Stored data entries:
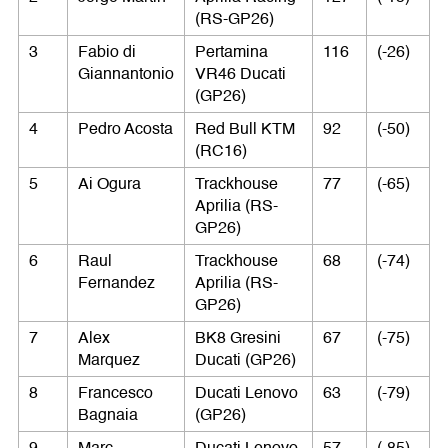
(RS-GP26)
3
Fabio di
Pertamina
116
(-26)
Giannantonio
VR46 Ducati
(GP26)
4
Pedro Acosta
Red Bull KTM
92
(-50)
(RC16)
5
Ai Ogura
Trackhouse
77
(-65)
Aprilia (RS-
GP26)
6
Raul
Trackhouse
68
(-74)
Fernandez
Aprilia (RS-
GP26)
7
Alex
BK8 Gresini
67
(-75)
Marquez
Ducati (GP26)
8
Francesco
Ducati Lenovo
63
(-79)
Bagnaia
(GP26)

◆ **Exercise details**: Report how many lines of the preceding records include "Ducati". Output the number only.

◆ **Expected answer**: 3